Below are the records; give again exactly the line with "Gold (900/1000)", the line with "Deutscher Kaiser und König von Preußen", and each line that lies between them, and nothing besides.
──────── RECORDED INFORMATION
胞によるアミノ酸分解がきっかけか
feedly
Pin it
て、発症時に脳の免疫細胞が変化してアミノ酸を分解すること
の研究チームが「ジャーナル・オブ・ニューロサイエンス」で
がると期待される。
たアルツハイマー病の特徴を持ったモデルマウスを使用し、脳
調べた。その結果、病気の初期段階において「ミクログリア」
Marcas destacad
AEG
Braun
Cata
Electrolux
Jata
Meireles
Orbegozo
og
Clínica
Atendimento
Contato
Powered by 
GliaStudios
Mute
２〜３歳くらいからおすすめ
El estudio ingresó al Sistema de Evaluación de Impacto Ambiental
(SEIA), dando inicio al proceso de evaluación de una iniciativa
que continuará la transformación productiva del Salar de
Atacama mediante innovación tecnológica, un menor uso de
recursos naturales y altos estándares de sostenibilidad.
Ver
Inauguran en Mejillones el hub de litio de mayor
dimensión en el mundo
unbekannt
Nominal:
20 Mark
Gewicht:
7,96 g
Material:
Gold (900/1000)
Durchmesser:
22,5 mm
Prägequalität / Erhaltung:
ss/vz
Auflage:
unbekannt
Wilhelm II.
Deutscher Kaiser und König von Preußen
────────────────
──────── RECORDED INFORMATION
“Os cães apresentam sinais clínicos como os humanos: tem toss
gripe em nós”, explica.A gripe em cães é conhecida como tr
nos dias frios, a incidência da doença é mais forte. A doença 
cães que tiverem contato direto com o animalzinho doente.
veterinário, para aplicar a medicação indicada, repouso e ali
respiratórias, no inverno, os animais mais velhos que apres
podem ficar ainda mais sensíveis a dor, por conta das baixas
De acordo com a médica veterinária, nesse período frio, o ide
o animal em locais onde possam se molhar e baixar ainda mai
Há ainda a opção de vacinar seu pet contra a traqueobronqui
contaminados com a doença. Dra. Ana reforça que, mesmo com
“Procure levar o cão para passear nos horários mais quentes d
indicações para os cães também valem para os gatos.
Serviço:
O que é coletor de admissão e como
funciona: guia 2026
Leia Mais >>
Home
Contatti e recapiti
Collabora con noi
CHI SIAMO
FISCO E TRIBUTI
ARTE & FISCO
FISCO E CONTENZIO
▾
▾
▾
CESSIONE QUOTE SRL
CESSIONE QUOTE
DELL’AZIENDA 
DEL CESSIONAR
────────────────
__TASK RESULT__
Gold (900/1000)
Durchmesser:
22,5 mm
Prägequalität / Erhaltung:
ss/vz
Auflage:
unbekannt
Wilhelm II.
Deutscher Kaiser und König von Preußen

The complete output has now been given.